Anionic residue in the alpha-subunit of the nicotinic acetylcholine receptor contributing to subunit assembly and ligand binding.

To ascertain the anionic sites on the nicotinic receptor to which acetylcholine and other quaternary ammonium ligands bind, we have examined the role of an aspartyl residue (Asp-152) in the alpha-subunit. Prior photolytic labeling with agonist analogues of the neighboring residues Trp-149 and Tyr-151 suggests that their side chains reside on the binding face (also termed the (+)- or counterclockwise face) of the alpha-subunit. Asp-152 presents an anionic charge in the vicinity of these aromatic residues.

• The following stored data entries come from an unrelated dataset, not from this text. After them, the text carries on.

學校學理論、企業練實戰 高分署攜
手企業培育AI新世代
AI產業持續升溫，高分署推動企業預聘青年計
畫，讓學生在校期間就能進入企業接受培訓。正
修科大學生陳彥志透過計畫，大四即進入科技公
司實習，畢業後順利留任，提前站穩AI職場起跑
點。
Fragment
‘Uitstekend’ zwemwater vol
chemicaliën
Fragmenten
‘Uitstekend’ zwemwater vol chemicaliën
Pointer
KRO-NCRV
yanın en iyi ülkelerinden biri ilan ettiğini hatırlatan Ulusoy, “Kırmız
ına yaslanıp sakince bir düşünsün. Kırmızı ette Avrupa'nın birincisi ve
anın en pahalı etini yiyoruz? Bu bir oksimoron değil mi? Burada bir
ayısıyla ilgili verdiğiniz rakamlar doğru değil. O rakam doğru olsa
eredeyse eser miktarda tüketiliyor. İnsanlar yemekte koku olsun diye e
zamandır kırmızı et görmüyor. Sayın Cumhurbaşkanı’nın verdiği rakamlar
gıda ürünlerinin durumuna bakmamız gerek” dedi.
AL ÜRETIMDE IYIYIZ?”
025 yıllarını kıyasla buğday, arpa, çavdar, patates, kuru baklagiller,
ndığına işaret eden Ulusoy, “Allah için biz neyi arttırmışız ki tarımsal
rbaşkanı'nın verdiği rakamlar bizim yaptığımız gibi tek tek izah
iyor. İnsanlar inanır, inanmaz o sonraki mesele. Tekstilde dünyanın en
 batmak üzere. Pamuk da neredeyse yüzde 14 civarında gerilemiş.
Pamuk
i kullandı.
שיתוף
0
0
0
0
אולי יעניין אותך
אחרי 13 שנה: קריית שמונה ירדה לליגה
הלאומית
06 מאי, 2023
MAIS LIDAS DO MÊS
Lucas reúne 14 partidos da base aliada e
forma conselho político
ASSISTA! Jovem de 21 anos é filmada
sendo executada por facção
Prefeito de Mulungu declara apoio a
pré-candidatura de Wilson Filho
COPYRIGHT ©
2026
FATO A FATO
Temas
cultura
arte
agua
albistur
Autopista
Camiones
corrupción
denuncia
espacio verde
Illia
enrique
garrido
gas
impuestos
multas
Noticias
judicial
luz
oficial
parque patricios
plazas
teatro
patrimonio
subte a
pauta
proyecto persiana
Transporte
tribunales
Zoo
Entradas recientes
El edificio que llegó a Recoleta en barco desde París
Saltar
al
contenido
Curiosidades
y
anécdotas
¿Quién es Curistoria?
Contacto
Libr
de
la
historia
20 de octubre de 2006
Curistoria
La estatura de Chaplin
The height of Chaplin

Modification of the aspartate to asparagine (D152N) creates a glycosylation signal (Asn-152-Gly-Ser), and we find, on the basis of altered electrophoretic migration, that glycosylation occurs at this position upon cotransfection of the mutant alpha-subunit with beta-, gamma-, and delta-subunits. Glycosylation results in a reduction in the capacity of the receptor to assemble; this reduction is manifest in the initial step of dimer formation between the alphagamma- and alphadelta-subunits. The alpha-subunit mutant receptor reaching the assembled pentamer exhibits an altered selectivity for certain ligands. Little reduction in alpha-bungarotoxin binding is observed, whereas affinities for agonists and competitive alkaloid antagonists are reduced substantially. Separation of the contributions of charge removal and glycosylation addition shows that both factors affect agonist affinity, with the charge influence being far more predominant. These findings raise the possibility that a component of the coulombic attraction stabilizing the binding of agonists comes from the aspartyl residue at position 152 in the alpha-subunit.